Не беспокоиться… С трудом сдержав рвущийся из груди вызванный очередным шевелением поселившейся в голове твари, страдальческий вздох, молодой человек, с грустной усмешкой провел ладонью по нагретому солнцем зубцу замковой стены и обернувшись принялся внимательно разглядывать открывающуюся перед ним картину. Да. Не беспокоится. Точно. Волноваться не о чем. Стены почти закончены, как и первый этаж донжона, А если судить по скорости работ, то второй и третий этажи центральной башни появятся уже к осени. Замок не велик, всего полторы сотни шагов, если считать, по самой длинной, выходящей на реку, стене. Пара башен, конюшни и казарма, сам донжон, надвратное укрепление. Да, его новому дому далеко до твердынь великих лордов. Зато расположен он настолько удачно, что даже с гарнизоном в пять десятков дружины, и нескольких дюжин ополчения он легко сможет удержать здесь хоть тысячную армию. Так говорил Гаррис, а гаррису юноша в подобных вопросах верил больше чем себе. А еще скоро придется серьезно подумать о барбакане[7] и машикулях[8]…

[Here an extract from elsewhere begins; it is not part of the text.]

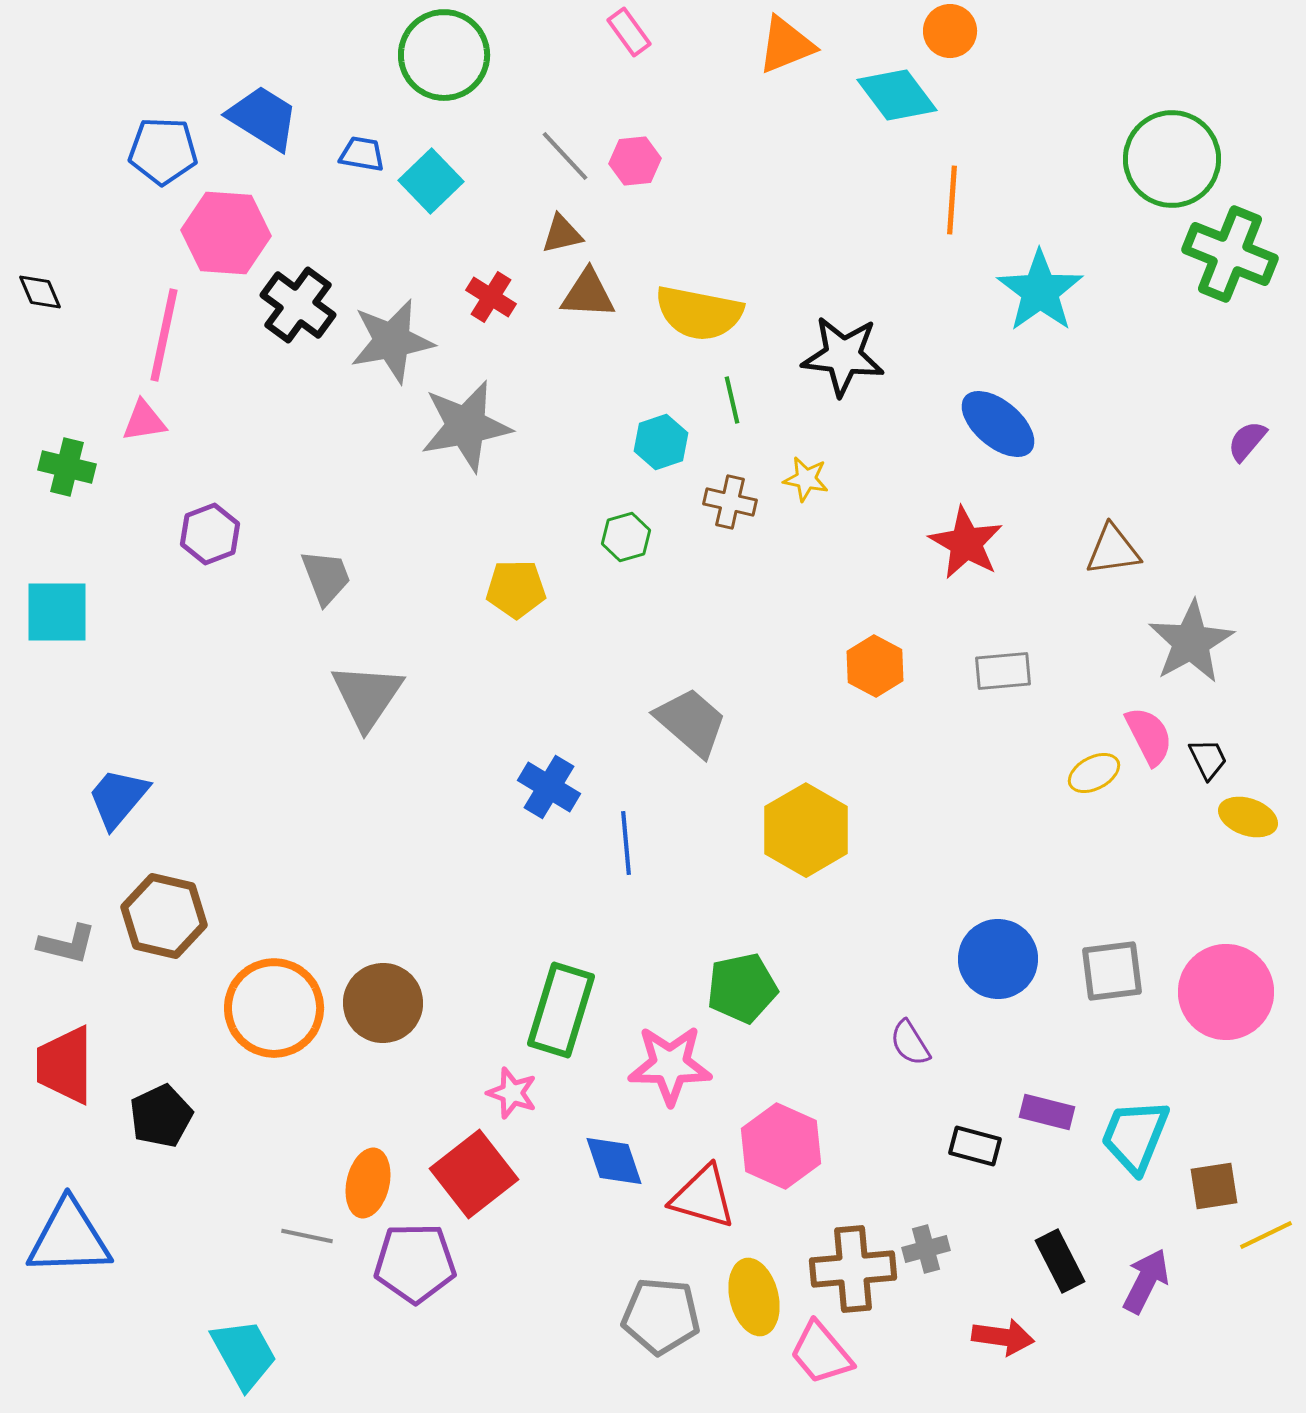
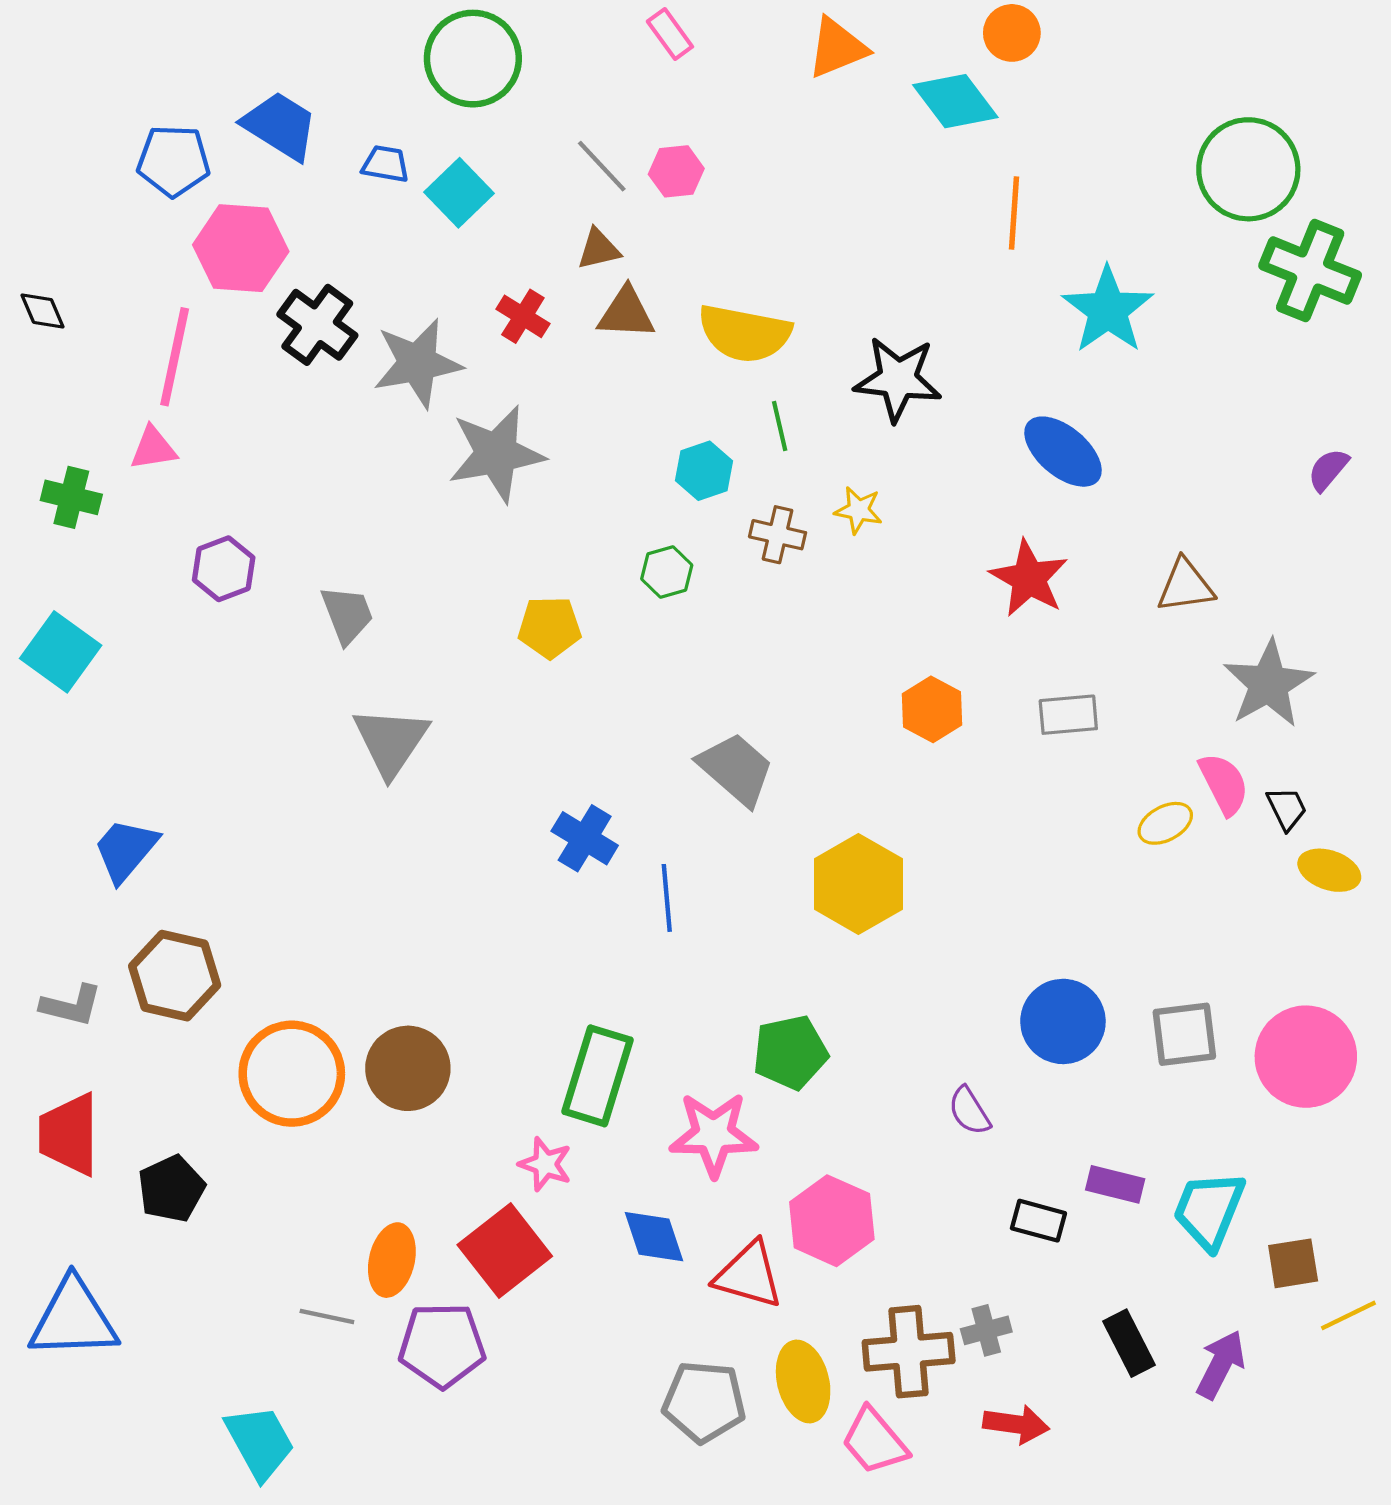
cyan square: (57, 612) -> (61, 652), turned 36
red arrow: (1003, 1337) -> (1016, 1424), moved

Не то чтобы Август сильно опасался нападения, а тысячная армия в приграничье, это уж совсем что-то из мира грез, но… барбакан и машикули все равно будут. Установить бы еще на крыши башен несколько баллист и требушетов… Или ставшую такой популярной после последней северной кампании Ромульскую мантикору[9]… К сожалению, о таком оставалось только мечтать. Если пару требушетов его люди и смогут собрать, недостатка в хорошей древесине не ощущается, то секреты изготовления тяжелых баллист неизвестны никому кроме гильдии мастеров осады. А их услуги дороги. Слишком дроги.
Еще разок ласково похлопав ладонью по нагревшимся на солнце парапету цу Вернстром заставил себя распрямить спину и улыбнуться. Это было правильное решение, строить замок из кирпича. Пусть это не дикий камень, зато работы продвигаются намного быстрее, стены толще, и растут не по дням, а по часам, но самое главное — кирпич намного дешевле. А что до его крепости, сам уже убедился, мастера добавляют в глину особые компоненты, отчего та, после обжига, твердостью и устойчивостью мало уступает даже самому прочному граниту. Да и скрепляющий раствор у мастеров не простой… Надо только не забыть заплатить им до конца месяца.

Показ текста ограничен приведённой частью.